I'm trying to use data from a csv file ( https://www.kaggle.com/jingbinxu/sample-of-car-data ). I only need the horsepower and weight columns as variables for the equation: ( 1/4 mile et = 6.290 * (weight/hp) ** .33 ), but it won't apply it. I don't know if the storage is working or I shouldn't do it as a class. When I run the program it doesn't show any errors, but it doesn't show results either. Then I got to plot the results, but I don't think it's even calculating and storing results. Any help is appreciated. Thanks in advance.
Here's the current code i have:
import numpy as np
class car_race_analysis():
def __init__(self, filename):
import numpy as np
self.data = np.genfromtxt(filename,delimiter= ',', skip_header = 1 )
def race_stats(self,w,h):
#cars in data
cars = np.unique(self.data[:,0])
#storage for output
race_times = []
#for each car
for car in cars:
#mask
mask = self.data[:,0] == car
#get data
w = self.data[mask,12]
h = self.data[mask,18]
#apply formula
qrtr_mile = 6.290 * ( w / h ) ** .33
race_times.append(qrtr_mile)
#new atribute
self.race_times = np.array(race_times)
print(race_times)
def trend_plotter(self):
import matlib.pyplot as plt
#inputs
self.race_stats
cars = np.unique(self.data[:,0])
#plot
plt.plot(cars,self.race_times)
plt.xlabel("Car")
plt.ylabel("1/4 Mile Time")
plt.savefig("trend_plot.png")
filename = 'car_data.csv'
Two problems:
I think you meant matplotlib instead of matlib. Make sure you install it pip3 install matplotlib --user and edit your code accordingly.
Your previous code wasn't working because you weren't instantiating a class or running any methods. The only "work" your program did was to define the class and then set a filename variable.
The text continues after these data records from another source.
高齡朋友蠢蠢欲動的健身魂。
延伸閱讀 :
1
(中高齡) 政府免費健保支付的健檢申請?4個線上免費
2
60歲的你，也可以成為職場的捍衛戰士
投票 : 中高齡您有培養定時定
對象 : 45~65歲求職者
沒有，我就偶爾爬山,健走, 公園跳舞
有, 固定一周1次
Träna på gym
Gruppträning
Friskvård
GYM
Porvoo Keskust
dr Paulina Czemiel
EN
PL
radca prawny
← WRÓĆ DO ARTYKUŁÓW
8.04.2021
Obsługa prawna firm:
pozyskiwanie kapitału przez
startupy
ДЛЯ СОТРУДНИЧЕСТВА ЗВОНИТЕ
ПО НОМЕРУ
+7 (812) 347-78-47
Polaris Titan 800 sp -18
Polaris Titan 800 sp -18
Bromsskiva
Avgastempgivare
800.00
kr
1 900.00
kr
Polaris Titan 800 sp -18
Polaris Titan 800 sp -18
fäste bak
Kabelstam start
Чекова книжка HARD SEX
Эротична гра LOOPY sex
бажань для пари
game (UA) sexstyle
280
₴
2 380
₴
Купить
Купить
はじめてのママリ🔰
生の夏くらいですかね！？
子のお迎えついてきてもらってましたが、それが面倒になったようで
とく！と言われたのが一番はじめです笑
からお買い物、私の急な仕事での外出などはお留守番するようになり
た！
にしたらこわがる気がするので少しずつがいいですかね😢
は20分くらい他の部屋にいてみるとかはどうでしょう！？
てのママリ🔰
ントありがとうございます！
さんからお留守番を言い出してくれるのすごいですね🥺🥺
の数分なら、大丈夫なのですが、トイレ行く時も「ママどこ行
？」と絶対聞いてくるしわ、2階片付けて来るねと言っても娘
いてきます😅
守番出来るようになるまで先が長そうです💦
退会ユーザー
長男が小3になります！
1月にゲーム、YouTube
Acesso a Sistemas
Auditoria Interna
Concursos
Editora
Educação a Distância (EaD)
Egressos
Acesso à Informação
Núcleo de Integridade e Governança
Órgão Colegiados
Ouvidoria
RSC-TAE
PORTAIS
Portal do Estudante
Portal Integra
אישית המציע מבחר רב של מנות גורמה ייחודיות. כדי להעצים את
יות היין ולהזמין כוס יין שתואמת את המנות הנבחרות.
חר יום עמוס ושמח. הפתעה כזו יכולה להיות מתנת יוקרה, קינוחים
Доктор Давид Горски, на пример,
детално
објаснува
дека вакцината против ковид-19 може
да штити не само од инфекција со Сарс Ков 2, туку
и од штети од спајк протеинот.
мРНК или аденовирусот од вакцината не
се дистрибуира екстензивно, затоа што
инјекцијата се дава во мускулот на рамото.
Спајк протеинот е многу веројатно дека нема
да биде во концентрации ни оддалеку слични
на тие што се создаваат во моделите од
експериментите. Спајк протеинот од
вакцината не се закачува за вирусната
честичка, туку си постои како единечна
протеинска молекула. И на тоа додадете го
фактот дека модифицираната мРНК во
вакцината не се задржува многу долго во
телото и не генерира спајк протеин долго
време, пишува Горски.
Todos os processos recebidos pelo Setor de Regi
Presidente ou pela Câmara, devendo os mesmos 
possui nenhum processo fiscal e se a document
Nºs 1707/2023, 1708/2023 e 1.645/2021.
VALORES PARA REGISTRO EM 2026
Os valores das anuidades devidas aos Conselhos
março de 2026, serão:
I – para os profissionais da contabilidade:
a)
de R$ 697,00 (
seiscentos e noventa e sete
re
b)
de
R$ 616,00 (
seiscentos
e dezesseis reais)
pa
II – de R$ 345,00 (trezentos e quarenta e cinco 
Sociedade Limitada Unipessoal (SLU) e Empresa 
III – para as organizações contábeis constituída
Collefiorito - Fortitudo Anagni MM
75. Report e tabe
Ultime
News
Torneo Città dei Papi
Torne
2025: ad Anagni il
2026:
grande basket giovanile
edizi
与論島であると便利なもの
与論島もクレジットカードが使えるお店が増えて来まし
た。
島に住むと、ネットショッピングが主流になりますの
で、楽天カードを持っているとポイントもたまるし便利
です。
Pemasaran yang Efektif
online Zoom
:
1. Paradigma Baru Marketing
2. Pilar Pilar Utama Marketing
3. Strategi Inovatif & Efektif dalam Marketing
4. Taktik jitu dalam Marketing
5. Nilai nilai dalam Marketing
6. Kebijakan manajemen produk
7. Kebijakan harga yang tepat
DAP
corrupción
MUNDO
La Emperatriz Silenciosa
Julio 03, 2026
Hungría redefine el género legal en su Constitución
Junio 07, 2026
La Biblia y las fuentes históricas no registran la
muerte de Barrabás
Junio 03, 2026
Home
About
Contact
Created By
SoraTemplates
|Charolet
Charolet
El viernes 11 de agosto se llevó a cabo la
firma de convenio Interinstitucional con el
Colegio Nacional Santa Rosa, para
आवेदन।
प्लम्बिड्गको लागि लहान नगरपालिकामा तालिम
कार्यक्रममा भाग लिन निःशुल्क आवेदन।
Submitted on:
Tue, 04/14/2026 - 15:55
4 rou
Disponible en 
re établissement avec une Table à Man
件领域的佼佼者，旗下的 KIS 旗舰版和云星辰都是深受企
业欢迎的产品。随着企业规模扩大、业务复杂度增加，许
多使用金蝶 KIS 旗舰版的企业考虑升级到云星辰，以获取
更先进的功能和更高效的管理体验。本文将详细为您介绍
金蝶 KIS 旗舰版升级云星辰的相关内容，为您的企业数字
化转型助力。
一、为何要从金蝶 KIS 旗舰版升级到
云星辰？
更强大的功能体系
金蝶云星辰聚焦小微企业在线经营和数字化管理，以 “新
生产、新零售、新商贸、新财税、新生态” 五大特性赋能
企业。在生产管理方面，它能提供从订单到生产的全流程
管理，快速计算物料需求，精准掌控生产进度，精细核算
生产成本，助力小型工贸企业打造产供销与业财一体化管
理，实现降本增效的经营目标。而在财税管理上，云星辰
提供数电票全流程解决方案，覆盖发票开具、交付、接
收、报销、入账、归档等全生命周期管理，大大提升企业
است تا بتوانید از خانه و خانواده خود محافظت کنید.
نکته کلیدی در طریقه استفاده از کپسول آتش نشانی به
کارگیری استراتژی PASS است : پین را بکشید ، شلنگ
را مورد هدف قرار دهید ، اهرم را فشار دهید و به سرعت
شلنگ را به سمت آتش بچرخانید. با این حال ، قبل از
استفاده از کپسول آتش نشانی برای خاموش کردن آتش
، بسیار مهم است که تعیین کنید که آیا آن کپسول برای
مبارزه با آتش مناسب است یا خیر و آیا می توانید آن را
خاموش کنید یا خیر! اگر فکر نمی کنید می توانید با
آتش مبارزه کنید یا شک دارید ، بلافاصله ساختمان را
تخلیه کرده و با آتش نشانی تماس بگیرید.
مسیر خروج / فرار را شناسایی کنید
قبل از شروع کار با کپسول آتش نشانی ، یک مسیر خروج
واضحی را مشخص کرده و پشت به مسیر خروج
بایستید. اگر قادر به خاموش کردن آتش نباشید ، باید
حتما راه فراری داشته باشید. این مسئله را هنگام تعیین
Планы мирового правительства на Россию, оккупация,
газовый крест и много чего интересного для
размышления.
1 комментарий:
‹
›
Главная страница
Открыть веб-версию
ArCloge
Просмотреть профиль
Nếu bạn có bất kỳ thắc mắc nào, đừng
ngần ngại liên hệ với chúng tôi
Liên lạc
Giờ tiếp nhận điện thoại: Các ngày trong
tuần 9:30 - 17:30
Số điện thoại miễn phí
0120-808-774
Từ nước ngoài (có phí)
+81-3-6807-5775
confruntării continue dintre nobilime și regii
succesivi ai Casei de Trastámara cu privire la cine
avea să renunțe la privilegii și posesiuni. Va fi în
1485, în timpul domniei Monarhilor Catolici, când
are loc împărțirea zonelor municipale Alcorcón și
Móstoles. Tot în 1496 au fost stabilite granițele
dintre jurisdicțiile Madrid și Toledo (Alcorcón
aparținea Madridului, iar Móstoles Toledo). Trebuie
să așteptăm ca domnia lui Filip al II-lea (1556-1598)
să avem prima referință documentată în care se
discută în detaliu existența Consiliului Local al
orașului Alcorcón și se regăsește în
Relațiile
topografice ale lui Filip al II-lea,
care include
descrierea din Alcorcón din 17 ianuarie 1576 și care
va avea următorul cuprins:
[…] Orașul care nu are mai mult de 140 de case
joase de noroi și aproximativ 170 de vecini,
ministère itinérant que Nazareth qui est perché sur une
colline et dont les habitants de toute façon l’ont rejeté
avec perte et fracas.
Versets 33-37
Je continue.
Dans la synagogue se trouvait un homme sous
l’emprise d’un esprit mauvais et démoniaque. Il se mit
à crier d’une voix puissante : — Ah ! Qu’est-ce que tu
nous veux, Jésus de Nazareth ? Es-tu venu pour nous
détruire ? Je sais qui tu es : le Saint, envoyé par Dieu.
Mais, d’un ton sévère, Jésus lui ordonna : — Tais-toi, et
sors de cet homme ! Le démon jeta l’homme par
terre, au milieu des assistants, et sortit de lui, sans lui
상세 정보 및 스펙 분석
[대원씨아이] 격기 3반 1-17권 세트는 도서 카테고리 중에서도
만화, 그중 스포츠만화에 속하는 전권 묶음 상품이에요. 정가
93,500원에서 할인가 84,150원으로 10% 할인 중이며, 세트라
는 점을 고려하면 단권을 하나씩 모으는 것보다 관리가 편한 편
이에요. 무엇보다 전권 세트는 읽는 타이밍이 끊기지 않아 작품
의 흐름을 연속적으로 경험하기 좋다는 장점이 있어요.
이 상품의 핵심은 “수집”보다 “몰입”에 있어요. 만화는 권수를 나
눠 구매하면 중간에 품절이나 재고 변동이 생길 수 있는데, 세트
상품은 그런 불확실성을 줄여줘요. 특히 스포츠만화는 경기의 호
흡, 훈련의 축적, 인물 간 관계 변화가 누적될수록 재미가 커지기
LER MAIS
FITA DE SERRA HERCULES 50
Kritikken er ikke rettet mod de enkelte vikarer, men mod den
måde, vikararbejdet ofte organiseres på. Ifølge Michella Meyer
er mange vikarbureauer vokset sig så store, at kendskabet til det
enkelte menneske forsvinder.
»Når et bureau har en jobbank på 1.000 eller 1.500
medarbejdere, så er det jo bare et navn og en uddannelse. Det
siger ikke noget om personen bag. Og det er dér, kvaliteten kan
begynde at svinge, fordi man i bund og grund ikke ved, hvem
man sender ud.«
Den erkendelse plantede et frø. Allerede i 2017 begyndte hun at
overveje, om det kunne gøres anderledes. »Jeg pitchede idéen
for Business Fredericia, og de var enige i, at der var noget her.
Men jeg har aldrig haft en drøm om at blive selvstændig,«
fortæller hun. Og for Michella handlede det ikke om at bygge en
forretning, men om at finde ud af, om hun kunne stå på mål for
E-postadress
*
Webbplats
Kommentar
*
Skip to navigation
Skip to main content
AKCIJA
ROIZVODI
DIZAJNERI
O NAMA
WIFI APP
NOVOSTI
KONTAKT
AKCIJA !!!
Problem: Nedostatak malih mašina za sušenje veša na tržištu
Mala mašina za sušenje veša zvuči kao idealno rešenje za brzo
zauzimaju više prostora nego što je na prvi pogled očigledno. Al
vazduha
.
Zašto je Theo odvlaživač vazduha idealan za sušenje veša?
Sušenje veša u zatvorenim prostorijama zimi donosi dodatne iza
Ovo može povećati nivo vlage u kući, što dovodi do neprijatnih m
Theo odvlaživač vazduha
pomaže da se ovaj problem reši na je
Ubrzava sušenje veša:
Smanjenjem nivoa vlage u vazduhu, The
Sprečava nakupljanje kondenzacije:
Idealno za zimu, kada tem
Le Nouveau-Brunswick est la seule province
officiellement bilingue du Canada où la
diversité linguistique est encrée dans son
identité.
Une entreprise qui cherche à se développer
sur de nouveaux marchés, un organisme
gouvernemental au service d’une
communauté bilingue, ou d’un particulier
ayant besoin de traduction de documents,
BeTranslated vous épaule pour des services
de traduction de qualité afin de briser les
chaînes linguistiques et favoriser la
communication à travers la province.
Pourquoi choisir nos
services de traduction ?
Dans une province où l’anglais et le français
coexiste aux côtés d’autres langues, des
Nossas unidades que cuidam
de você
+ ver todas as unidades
To solve #2, replace your filename=... line with the code below.
Here's what it does:
It checks to see if the file is being run directly (i.e. from command prompt such as python3 <your_file_name>.py. If this class is being imported and used from a different python file, this code would not be executed. More reading: https://www.geeksforgeeks.org/what-does-the-if-name-main-do/
We instantiate a instance of your class and supply the filename variable since that it was your class' __init__ method expects.
We invoke the trend_plotter method on the instance of the class.
if __name__ == '__main__':
filename = 'car_data.csv'
car_analysis = car_race_analysis(filename)
car_analysis.trend_plotter()
Even with those changes, your program will not work because it has other errors. I made a guess at fixing it, which I've pasted below, but I strongly encourage you do diff my changes to understand what I altered to be sure it does what you want.
import numpy as np
import matplotlib.pyplot as plt
class car_race_analysis():
race_times = []
cars = []
def __init__(self, filename):
import numpy as np
self.data = np.genfromtxt(filename, delimiter=',', skip_header=1)
def race_stats(self, w, h):
#cars in data
self.cars = np.unique(self.data[:, 0])
# storage for output
self.race_times = []
# for each car
for car in self.cars:
# mask
mask = self.data[:, 0] == car
# get data
w = self.data[mask, 12]
h = self.data[mask, 18]
# apply formula
qrtr_mile = 6.290 * (w / h) ** .33
self.race_times.append(qrtr_mile)
# new atribute
self.race_times = np.array(self.race_times)
def trend_plotter(self):
# inputs
self.race_stats(len(self.cars), len(self.race_times))
# plot
plt.plot(self.cars, self.race_times)
plt.xlabel("Car")
plt.ylabel("1/4 Mile Time")
plt.savefig("trend_plot.png")
plt.show()
if __name__ == '__main__':
filename = 'car_data.csv'
car_analysis = car_race_analysis(filename)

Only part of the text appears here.